What you have to do ::
Every line in the records below with the string "immunitaire" needs to be copied out.

Collected data:
+++
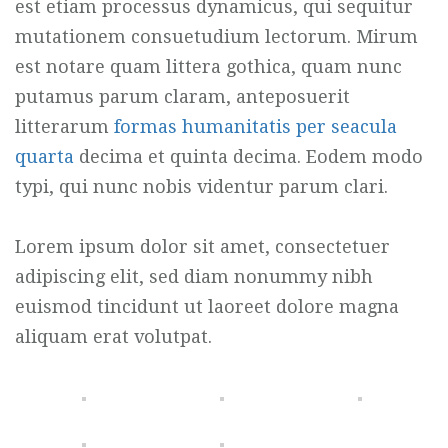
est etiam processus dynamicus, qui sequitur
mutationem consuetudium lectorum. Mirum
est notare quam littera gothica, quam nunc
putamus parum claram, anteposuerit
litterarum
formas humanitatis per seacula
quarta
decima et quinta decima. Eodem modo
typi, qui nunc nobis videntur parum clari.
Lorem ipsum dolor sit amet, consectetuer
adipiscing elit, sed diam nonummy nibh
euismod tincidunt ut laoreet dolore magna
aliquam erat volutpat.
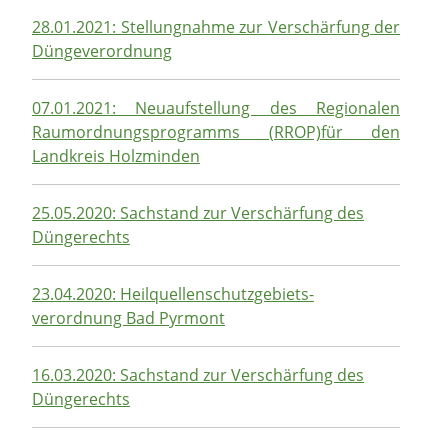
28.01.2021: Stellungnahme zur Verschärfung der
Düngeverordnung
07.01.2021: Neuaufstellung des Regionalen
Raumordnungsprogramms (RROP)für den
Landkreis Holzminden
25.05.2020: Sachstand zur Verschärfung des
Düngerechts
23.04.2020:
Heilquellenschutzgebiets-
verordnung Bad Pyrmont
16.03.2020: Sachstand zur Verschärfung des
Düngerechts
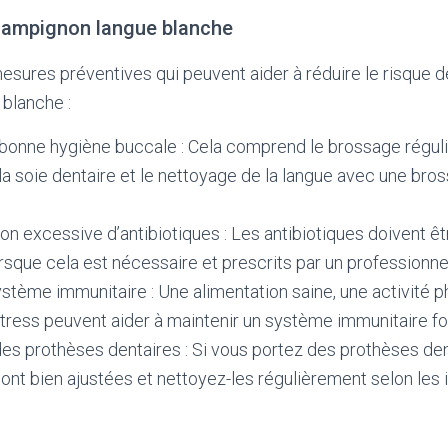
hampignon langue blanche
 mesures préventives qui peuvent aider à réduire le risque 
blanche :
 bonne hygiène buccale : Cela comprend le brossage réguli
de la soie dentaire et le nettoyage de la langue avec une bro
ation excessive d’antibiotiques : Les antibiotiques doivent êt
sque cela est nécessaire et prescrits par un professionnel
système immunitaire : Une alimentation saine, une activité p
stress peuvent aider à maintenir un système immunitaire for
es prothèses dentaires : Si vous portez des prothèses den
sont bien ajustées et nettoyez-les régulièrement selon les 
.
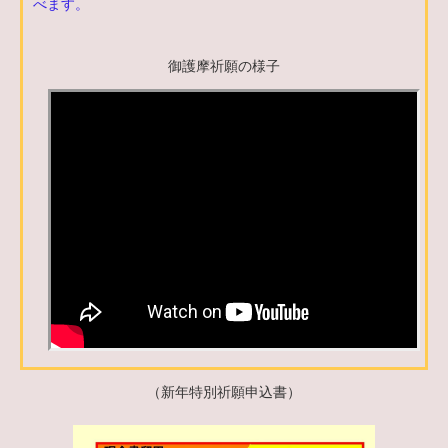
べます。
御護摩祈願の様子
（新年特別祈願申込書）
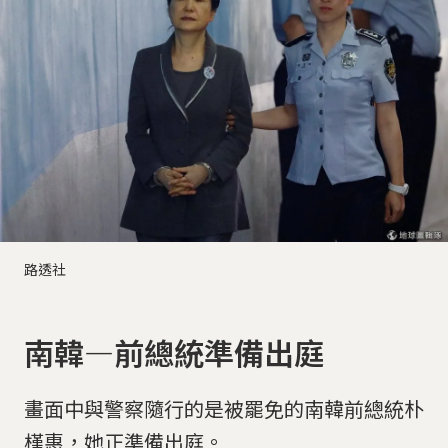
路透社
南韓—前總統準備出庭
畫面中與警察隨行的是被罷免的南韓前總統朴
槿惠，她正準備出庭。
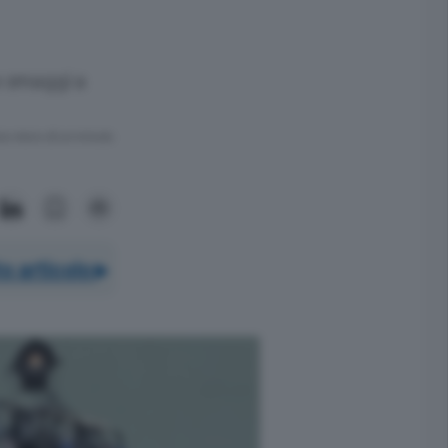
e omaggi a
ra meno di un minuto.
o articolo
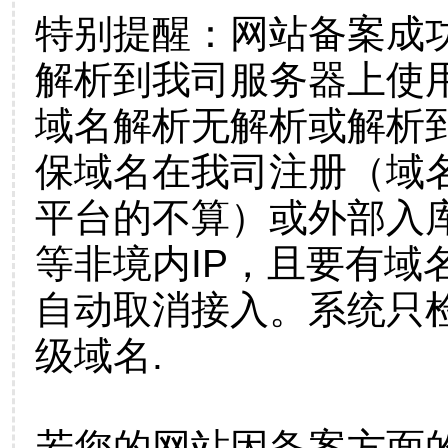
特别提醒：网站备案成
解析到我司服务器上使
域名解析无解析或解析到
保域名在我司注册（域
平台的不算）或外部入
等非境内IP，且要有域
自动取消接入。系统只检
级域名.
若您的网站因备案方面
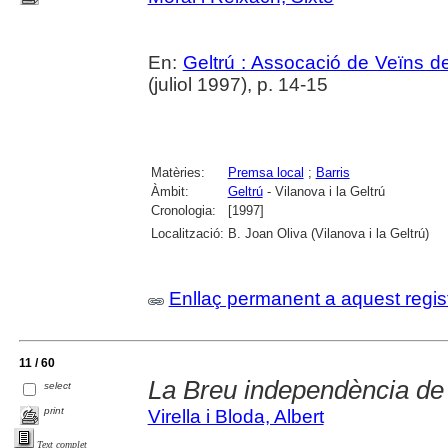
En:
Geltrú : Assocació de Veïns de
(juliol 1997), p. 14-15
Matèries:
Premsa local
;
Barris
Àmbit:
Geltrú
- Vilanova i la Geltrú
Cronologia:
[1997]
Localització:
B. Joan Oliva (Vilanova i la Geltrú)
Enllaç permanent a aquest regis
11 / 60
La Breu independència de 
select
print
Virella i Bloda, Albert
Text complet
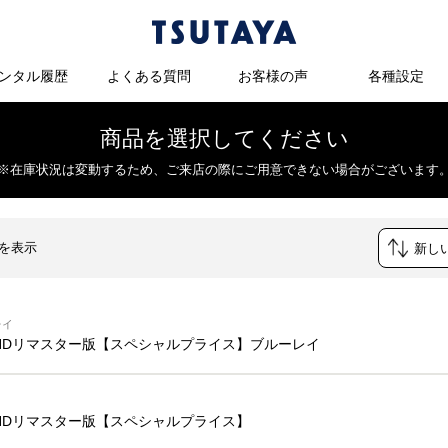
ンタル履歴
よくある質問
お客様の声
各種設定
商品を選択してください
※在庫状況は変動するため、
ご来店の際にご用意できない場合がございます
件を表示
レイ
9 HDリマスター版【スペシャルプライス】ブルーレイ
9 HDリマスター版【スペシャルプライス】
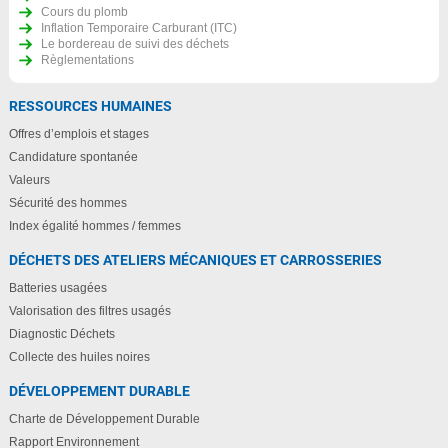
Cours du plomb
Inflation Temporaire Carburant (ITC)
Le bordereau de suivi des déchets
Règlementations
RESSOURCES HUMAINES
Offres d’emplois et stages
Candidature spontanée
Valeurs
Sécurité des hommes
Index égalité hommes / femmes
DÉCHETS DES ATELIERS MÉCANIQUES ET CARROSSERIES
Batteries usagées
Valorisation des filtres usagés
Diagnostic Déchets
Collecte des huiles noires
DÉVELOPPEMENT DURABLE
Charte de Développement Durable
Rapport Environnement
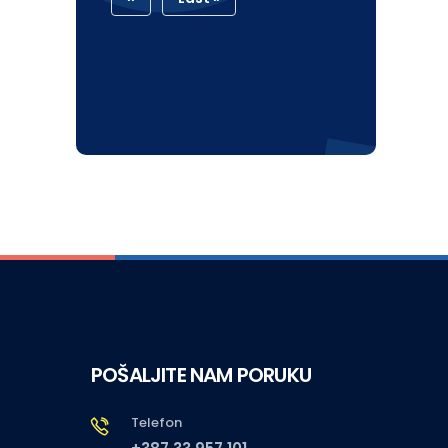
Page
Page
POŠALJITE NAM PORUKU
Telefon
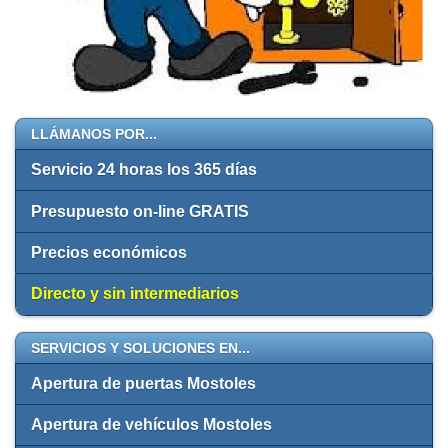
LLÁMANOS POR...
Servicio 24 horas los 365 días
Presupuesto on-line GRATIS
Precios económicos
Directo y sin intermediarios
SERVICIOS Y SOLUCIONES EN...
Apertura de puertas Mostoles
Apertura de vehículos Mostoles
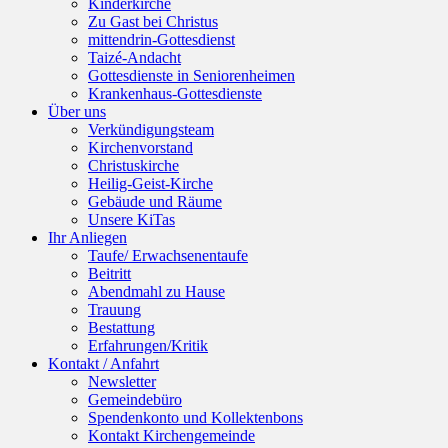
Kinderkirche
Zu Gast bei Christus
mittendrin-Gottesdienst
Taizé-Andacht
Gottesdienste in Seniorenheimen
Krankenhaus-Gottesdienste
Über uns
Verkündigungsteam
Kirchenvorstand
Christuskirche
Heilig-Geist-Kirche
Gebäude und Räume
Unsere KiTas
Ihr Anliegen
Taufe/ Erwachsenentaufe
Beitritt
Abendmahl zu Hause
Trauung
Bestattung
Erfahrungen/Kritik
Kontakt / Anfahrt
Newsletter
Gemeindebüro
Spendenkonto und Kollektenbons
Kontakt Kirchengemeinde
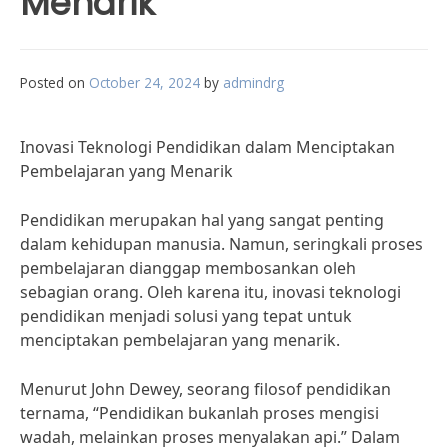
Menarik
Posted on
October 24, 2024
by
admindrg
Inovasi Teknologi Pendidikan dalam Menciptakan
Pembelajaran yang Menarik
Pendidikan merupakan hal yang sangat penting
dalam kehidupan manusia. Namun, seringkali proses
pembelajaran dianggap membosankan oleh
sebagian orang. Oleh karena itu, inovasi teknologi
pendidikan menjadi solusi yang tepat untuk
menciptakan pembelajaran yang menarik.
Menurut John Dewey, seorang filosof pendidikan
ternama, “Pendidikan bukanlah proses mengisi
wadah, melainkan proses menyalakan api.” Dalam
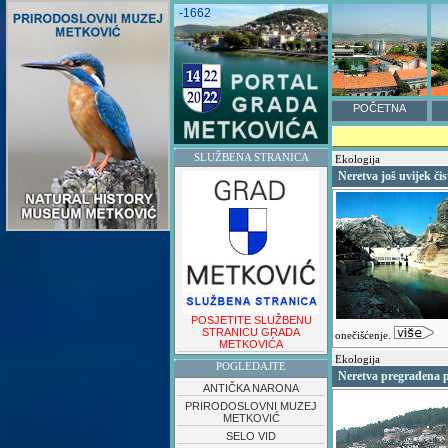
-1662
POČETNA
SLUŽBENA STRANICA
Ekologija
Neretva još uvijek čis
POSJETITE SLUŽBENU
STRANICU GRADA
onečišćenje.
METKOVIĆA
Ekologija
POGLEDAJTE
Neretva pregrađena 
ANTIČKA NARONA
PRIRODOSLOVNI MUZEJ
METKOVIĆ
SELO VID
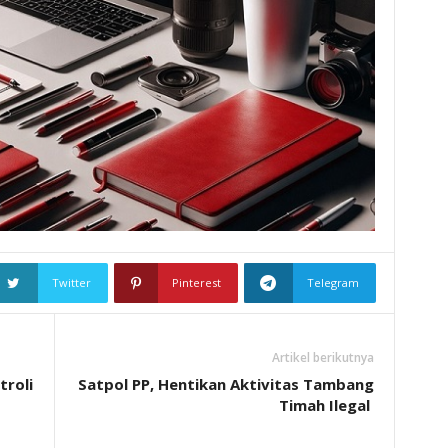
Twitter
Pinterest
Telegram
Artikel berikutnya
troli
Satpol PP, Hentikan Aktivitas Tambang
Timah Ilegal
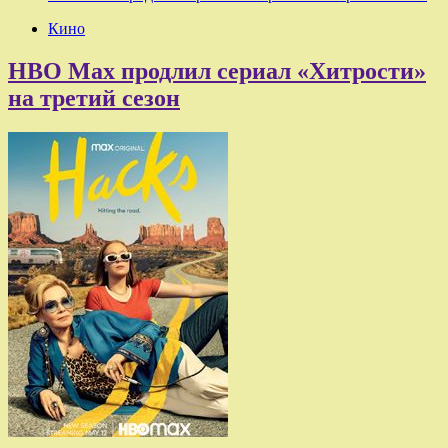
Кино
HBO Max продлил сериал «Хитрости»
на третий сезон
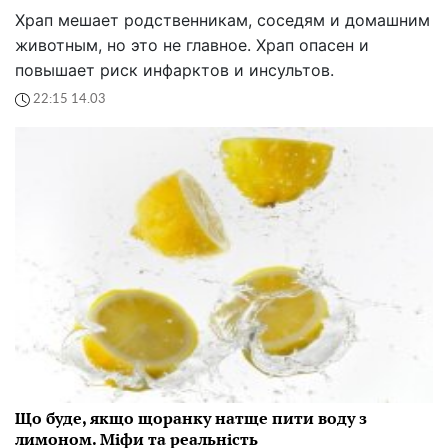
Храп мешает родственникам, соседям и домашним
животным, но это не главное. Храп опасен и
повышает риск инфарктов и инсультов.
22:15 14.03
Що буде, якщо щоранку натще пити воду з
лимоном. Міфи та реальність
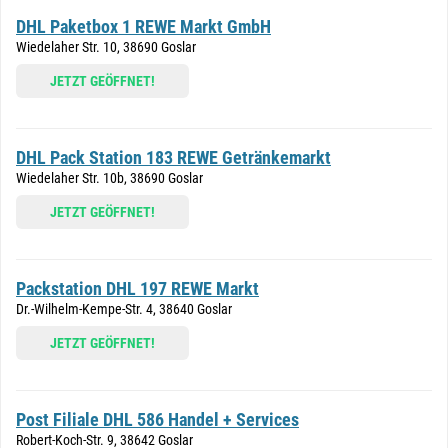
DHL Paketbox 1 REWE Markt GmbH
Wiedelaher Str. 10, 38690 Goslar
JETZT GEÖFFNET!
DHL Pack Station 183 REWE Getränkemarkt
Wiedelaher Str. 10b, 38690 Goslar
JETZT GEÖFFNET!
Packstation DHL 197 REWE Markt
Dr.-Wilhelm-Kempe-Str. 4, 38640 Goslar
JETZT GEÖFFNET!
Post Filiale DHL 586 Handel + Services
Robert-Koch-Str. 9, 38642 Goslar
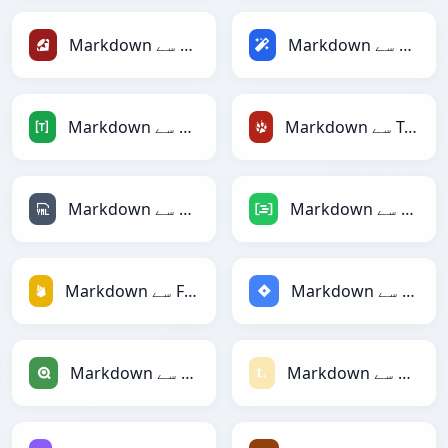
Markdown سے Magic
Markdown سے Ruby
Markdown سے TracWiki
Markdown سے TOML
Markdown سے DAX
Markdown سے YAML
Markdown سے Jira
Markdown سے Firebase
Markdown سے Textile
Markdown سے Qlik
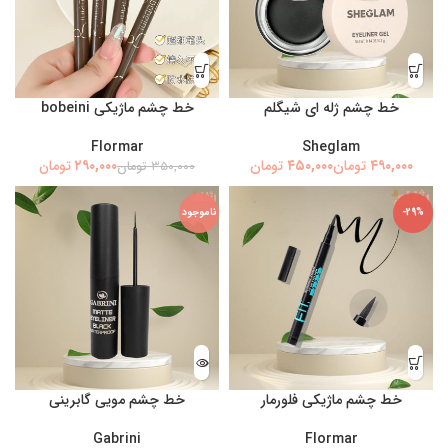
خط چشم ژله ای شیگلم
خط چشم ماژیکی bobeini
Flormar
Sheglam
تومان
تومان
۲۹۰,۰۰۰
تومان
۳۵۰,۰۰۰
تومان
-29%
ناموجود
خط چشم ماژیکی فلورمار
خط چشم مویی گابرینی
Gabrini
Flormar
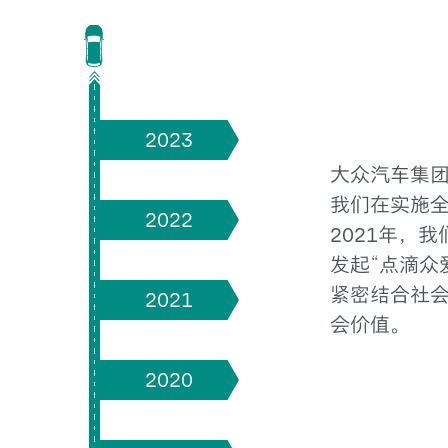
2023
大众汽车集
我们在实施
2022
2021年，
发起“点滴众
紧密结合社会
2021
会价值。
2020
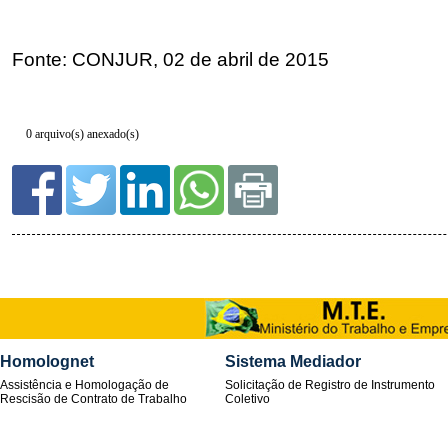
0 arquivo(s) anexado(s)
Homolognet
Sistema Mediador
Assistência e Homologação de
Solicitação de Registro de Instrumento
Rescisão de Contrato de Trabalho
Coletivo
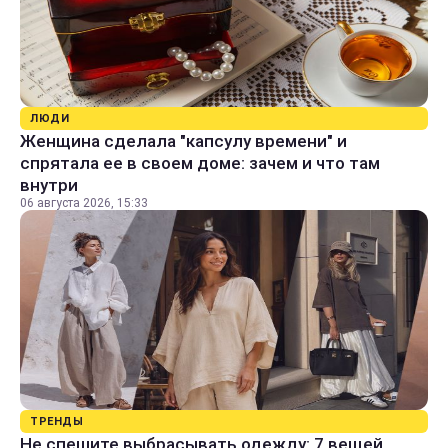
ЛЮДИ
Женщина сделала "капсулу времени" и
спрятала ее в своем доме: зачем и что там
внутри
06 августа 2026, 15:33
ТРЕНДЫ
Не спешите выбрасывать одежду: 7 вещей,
+++
Exercise output ::
système immunitaire : Une alimentation saine, une activité p
stress peuvent aider à maintenir un système immunitaire for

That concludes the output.